Depending on the resulting set of tags, it is tagged against other
perspectives in accordance with the tagging hierarchy. For example,
assume the following: there are four perspectives, P1 with
categories C1 and C2, P2 with categories C3 and C4, P3 with
categories C5 and C6, and P4 with categories C7 and C8. Assume that
a document D would tag to C1 in P1, to C3 in P2, to C6 in P3, and
to C7 in P4. Assume the tagging hierarchy is as follows: P1 is at
the top. C1 "controls" P2, that is, documents are tagged against P2
only if they were tagged to category C2. C2 "controls" P3. C3
controls perspective P4. In this embodiment, D would first be
tagged against P1, resulting in a tag to C1. It would then be
tagged against P2, according to the tagging hierarchy, and this
would result in a tag to C3. It would then be tagged against P4,
resulting in a tag to C7. It would never be tagged against P3,
because it was not tagged to C2, which controls P3, so it does not
receive tag C6 (C is not classified into category C6). In another
embodiment, each document is classified against all perspectives in
a single operation. Resulting tags that violate the tagging
hierarchy are eliminated. Given the same example, in this
embodiment, D initially receives tags C1, C3, C6, and C7. Tag C6
violates the tagging hierarchy because it is in P3, which is
controlled by C2, but there is no tag to C2, so it is eliminated.
Both embodiments produce the same set of final tags.

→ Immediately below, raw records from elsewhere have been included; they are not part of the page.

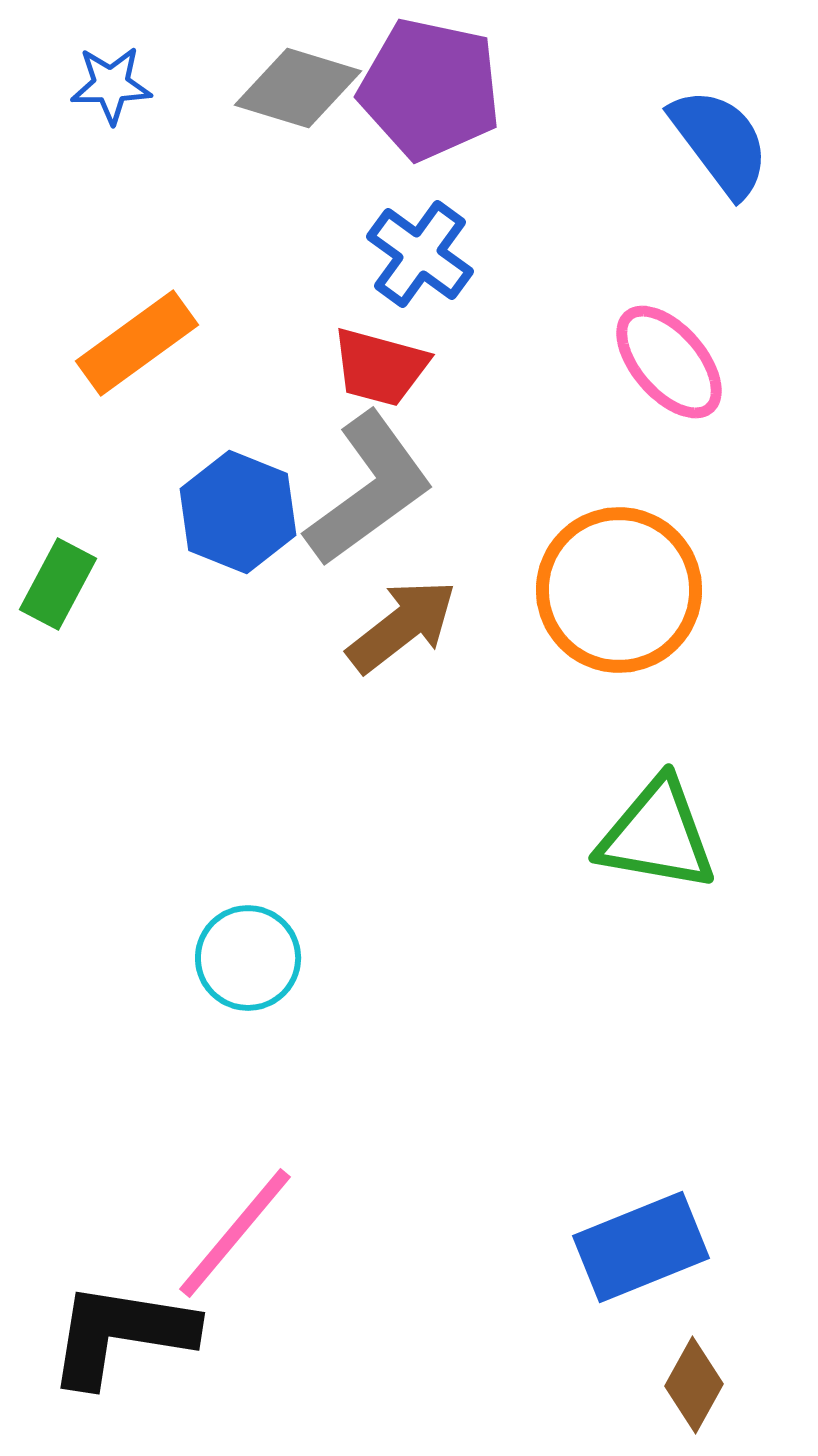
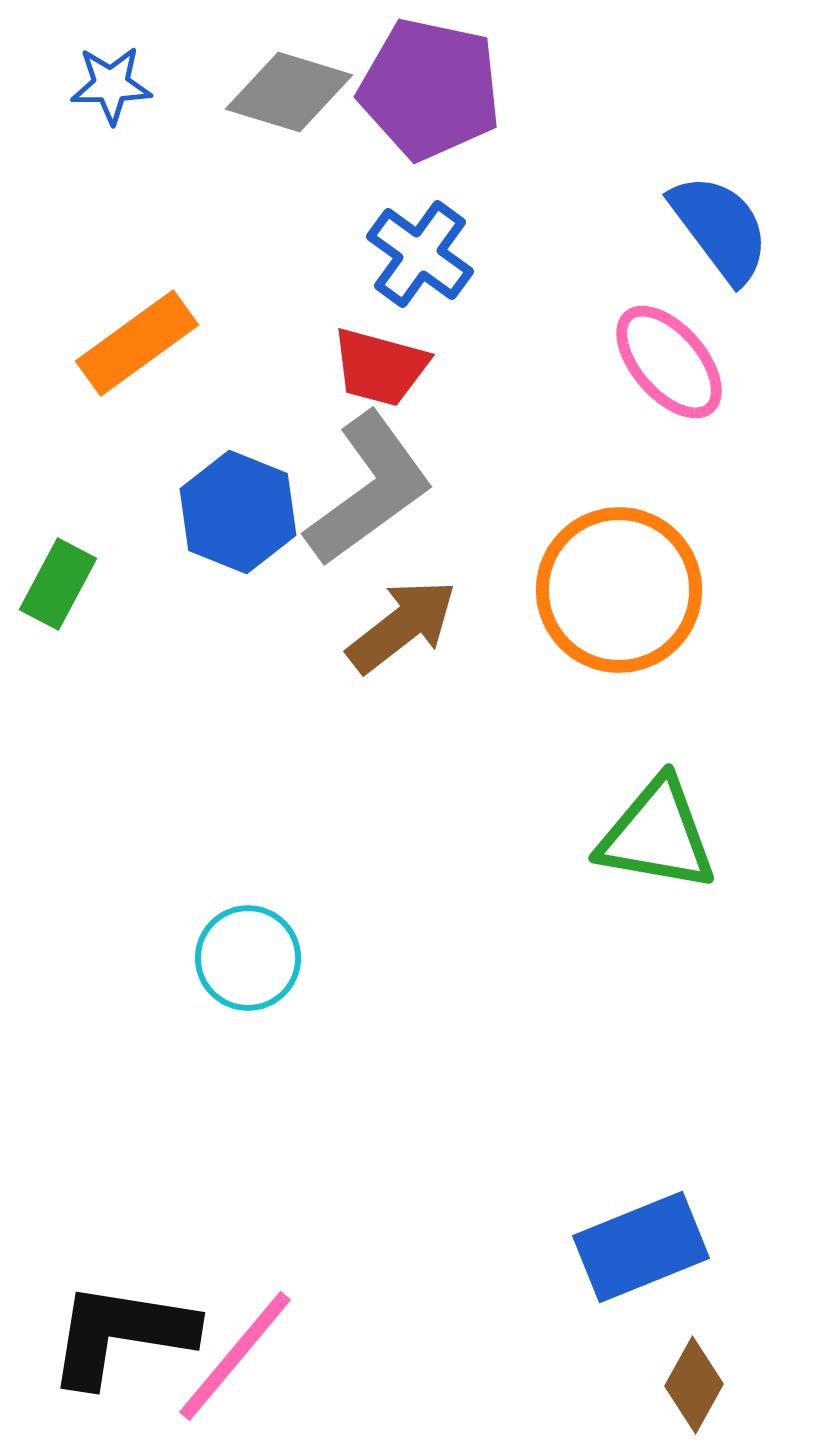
gray diamond: moved 9 px left, 4 px down
blue semicircle: moved 86 px down
pink line: moved 123 px down
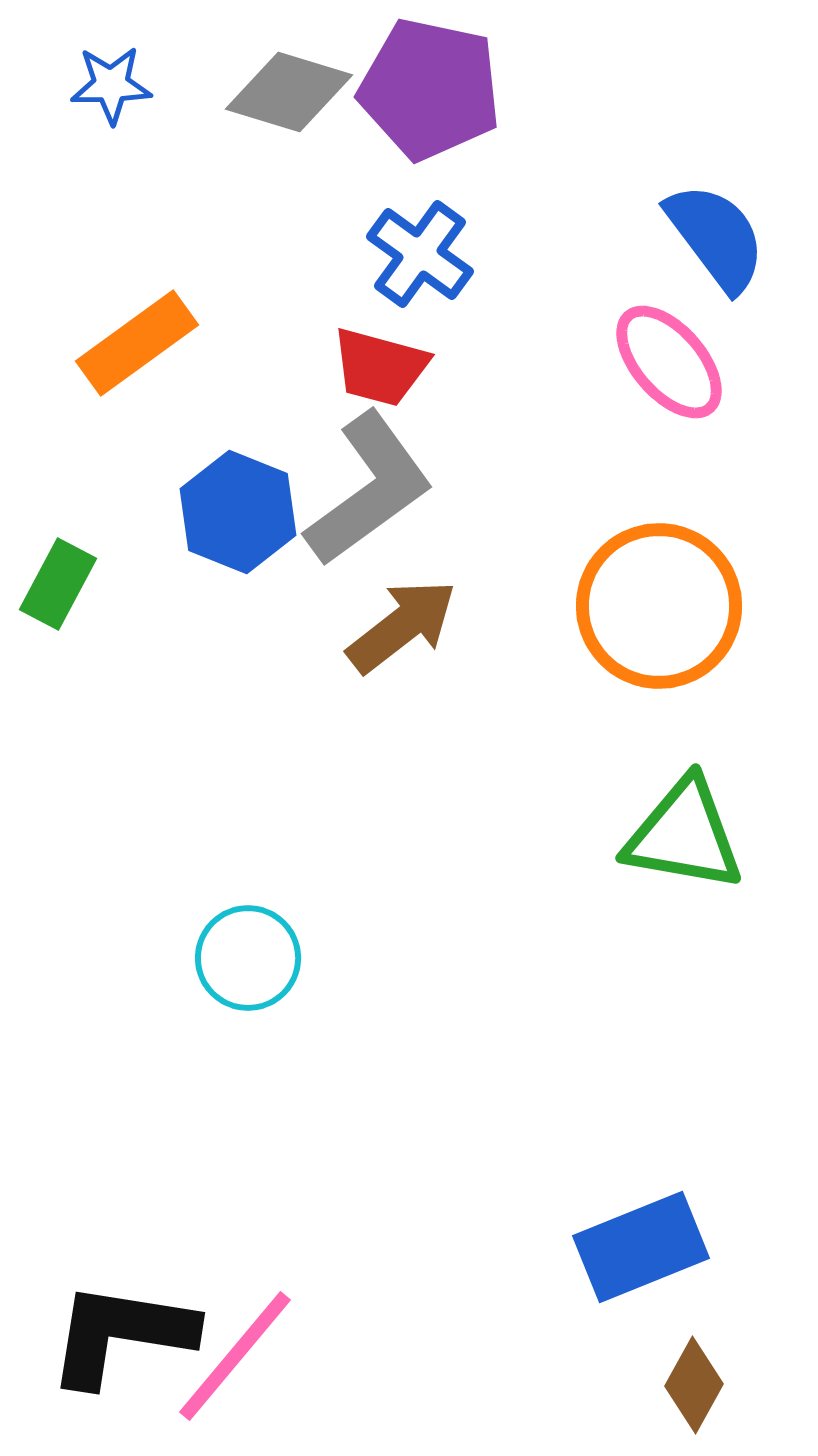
blue semicircle: moved 4 px left, 9 px down
orange circle: moved 40 px right, 16 px down
green triangle: moved 27 px right
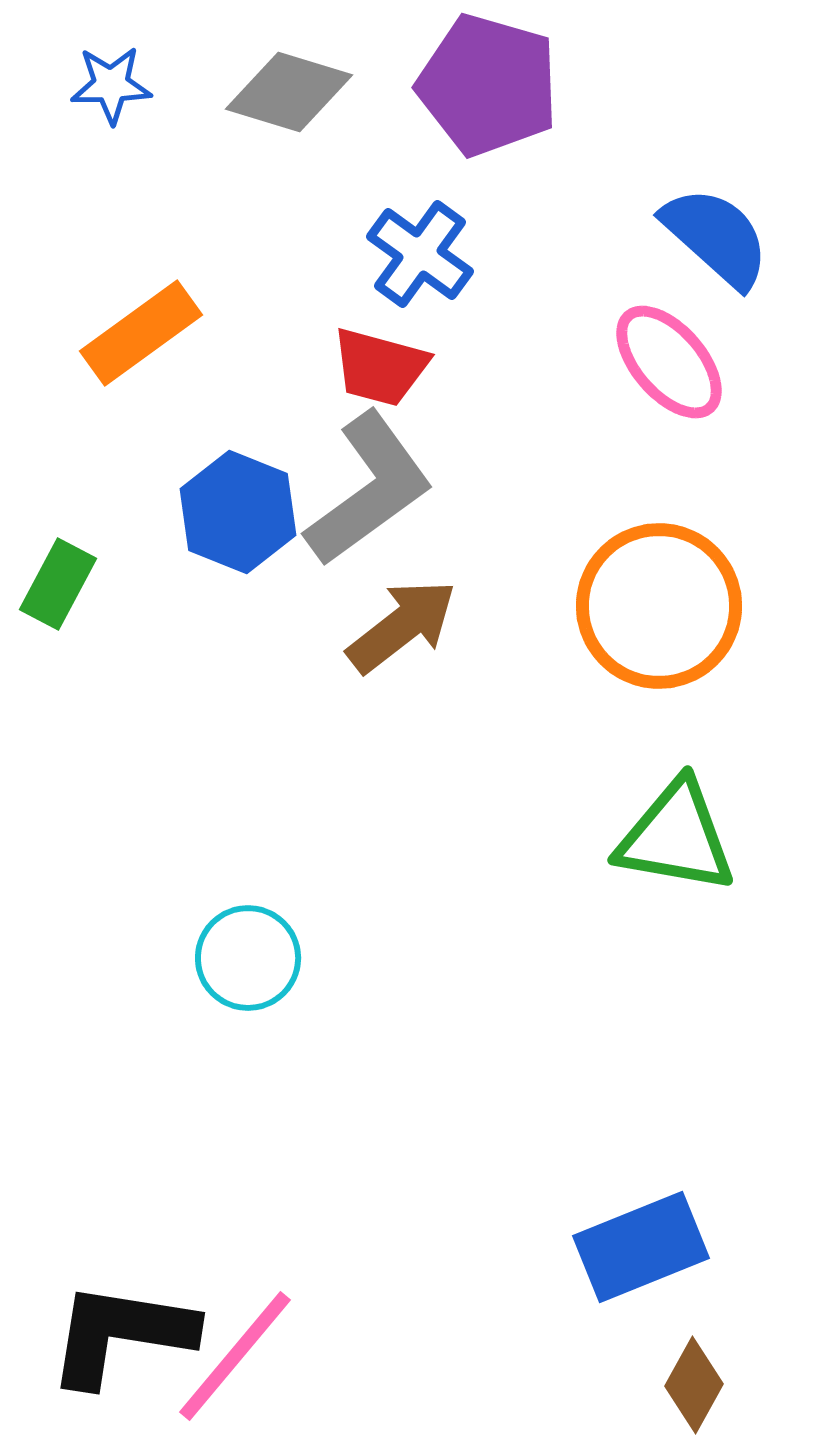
purple pentagon: moved 58 px right, 4 px up; rotated 4 degrees clockwise
blue semicircle: rotated 11 degrees counterclockwise
orange rectangle: moved 4 px right, 10 px up
green triangle: moved 8 px left, 2 px down
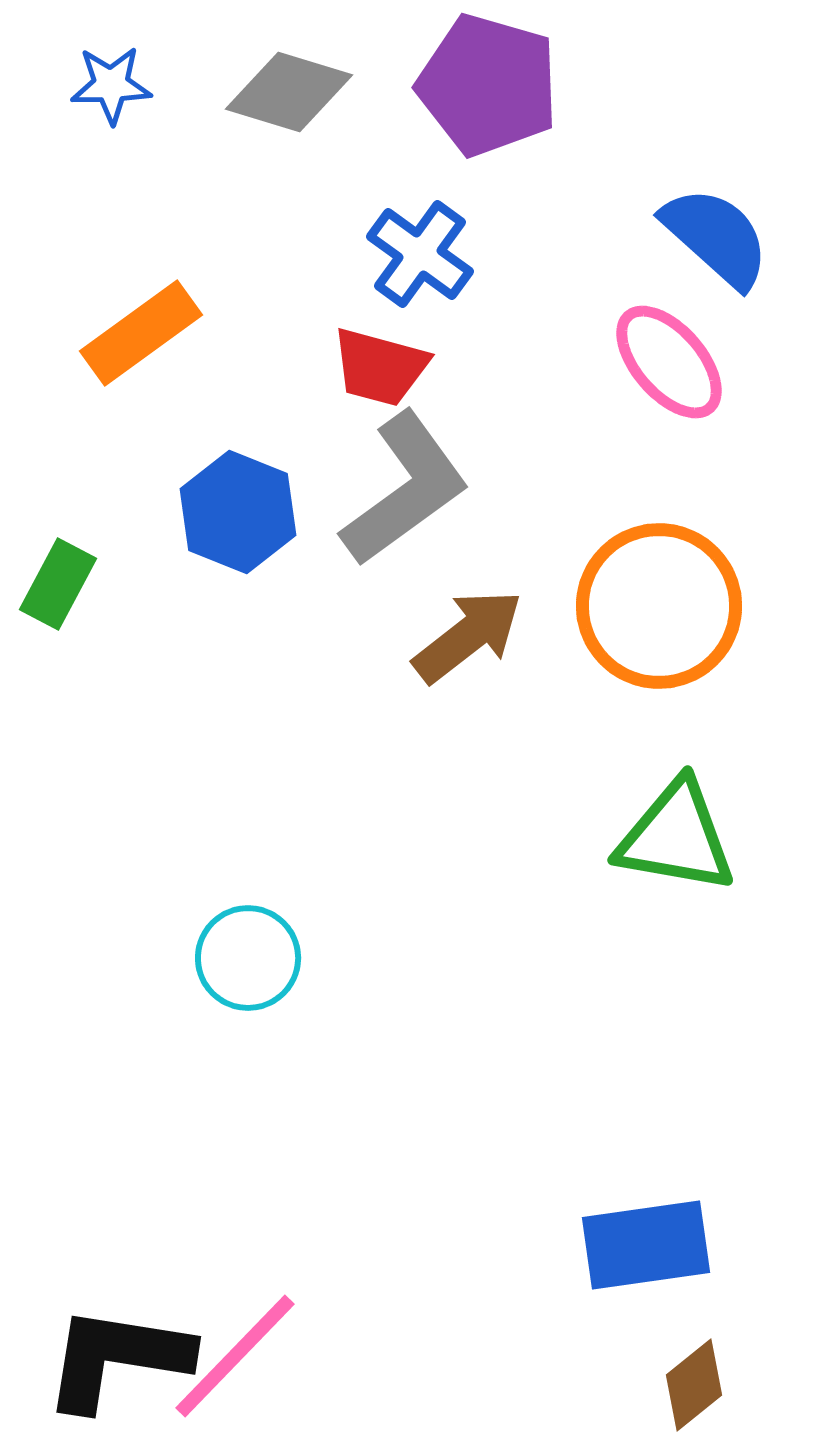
gray L-shape: moved 36 px right
brown arrow: moved 66 px right, 10 px down
blue rectangle: moved 5 px right, 2 px up; rotated 14 degrees clockwise
black L-shape: moved 4 px left, 24 px down
pink line: rotated 4 degrees clockwise
brown diamond: rotated 22 degrees clockwise
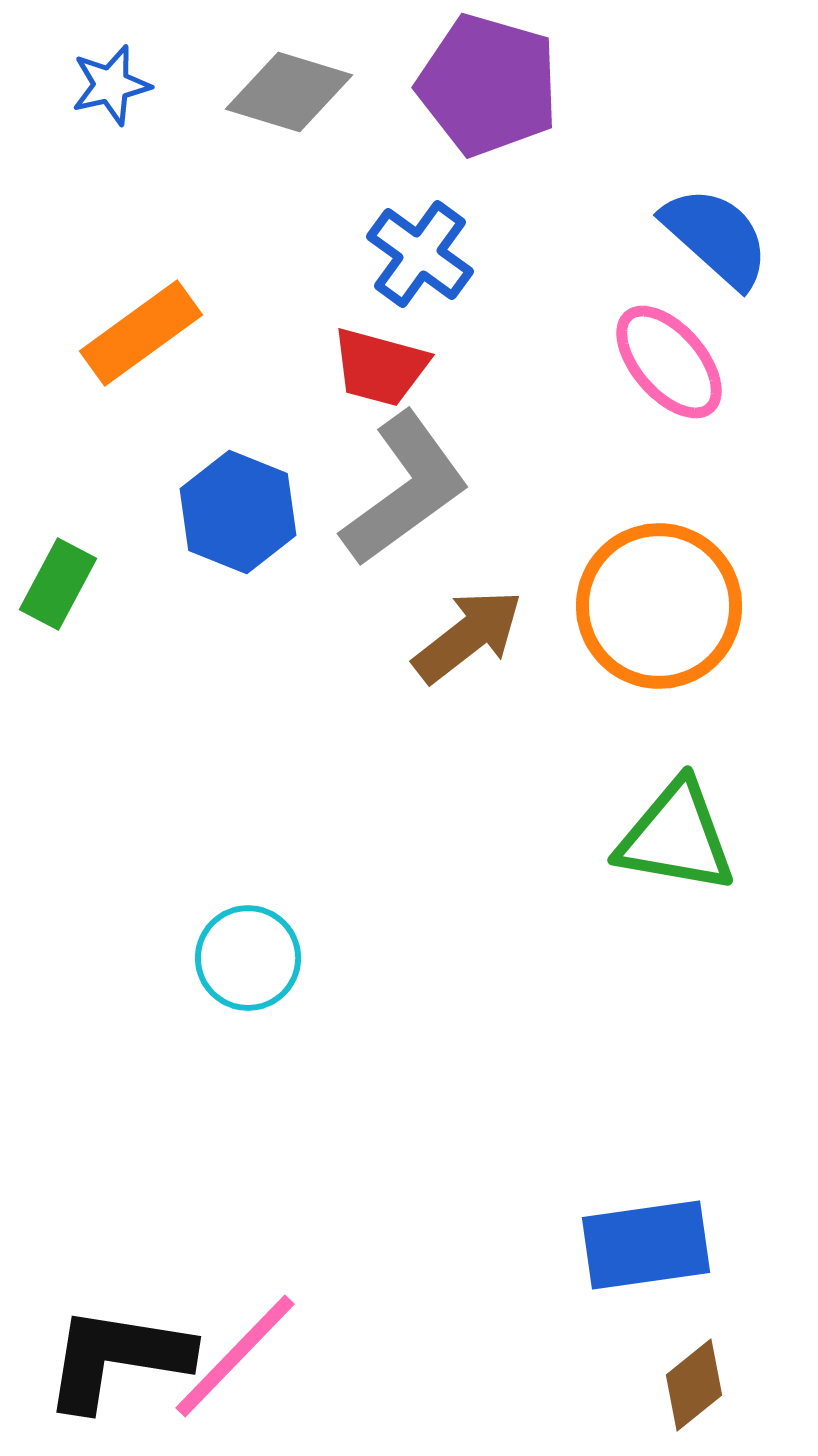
blue star: rotated 12 degrees counterclockwise
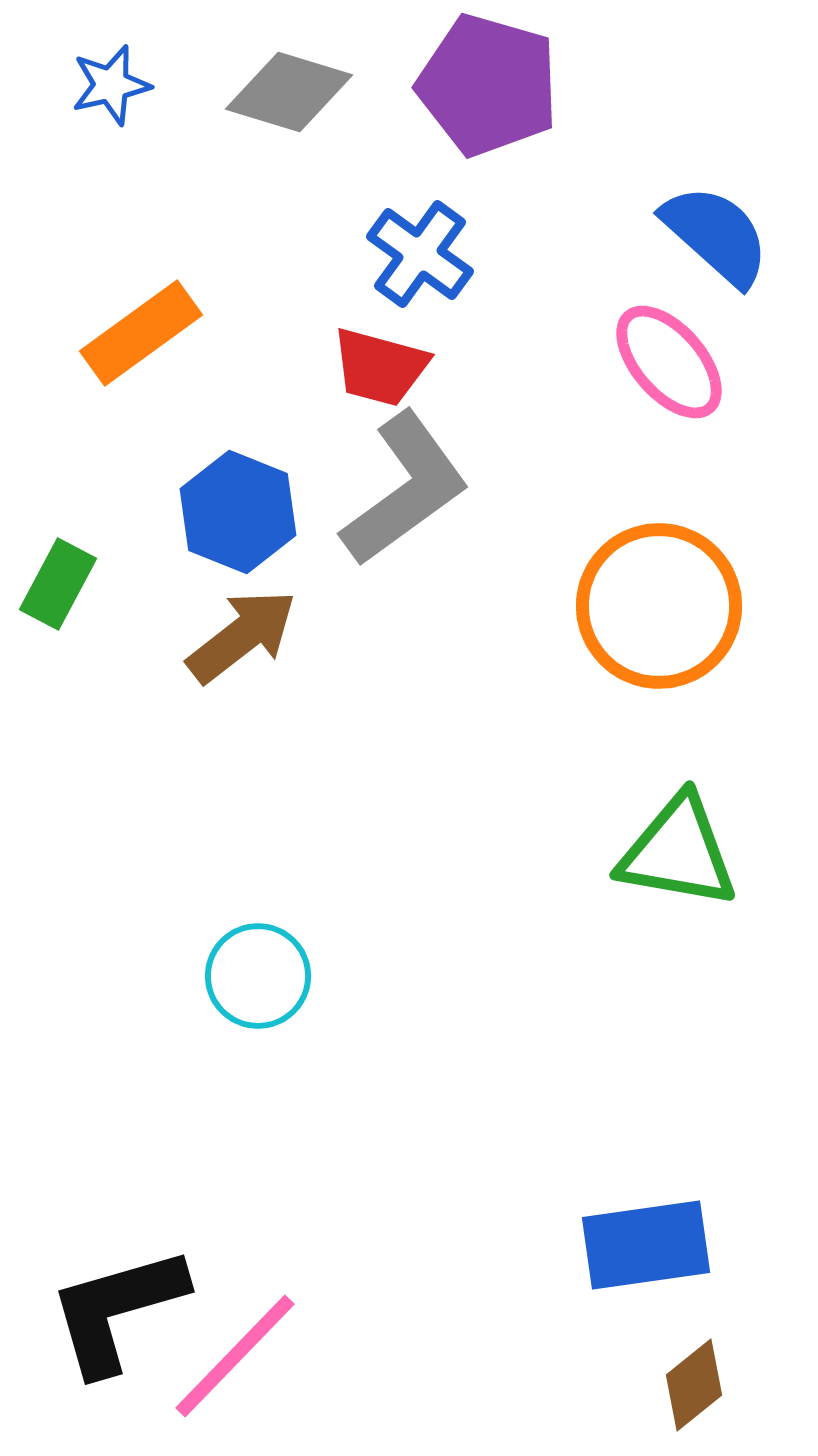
blue semicircle: moved 2 px up
brown arrow: moved 226 px left
green triangle: moved 2 px right, 15 px down
cyan circle: moved 10 px right, 18 px down
black L-shape: moved 48 px up; rotated 25 degrees counterclockwise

[0081] Another capability of the present invention is to classify
based upon particular regions of the documents. Consider a document
that first discusses a symptom, then the cause of the symptom, then
the remedy. If this document were classified against a Symptoms
perspective it would classify well if it were classified based on
the text of the symptoms region of the document, and may classify
poorly if it were classified based on the entire text of the
document (for example, the symptom region of the document may talk
about fainting and the cause section of the document may talk about
low blood sugar. Low blood sugar may itself be a symptom--say, of
diabetes). This capability is achieved by additional input
parameters, additional functionality in feature finder 10 and
additional functionality in updating topic spotter 90. An input
parameter XMLRegions defines a set of XML tags. Text enclosed in
those tags (such a region of text is called an XML region) are used
in classifying a document; text not enclosed in those tags are
ignored when classifying the document. If none of the XML tags is
present in the document, a second input parameter UseWholeDoc
controls whether the entire document is used for classification or
the entire document is ignored (the document is not classified).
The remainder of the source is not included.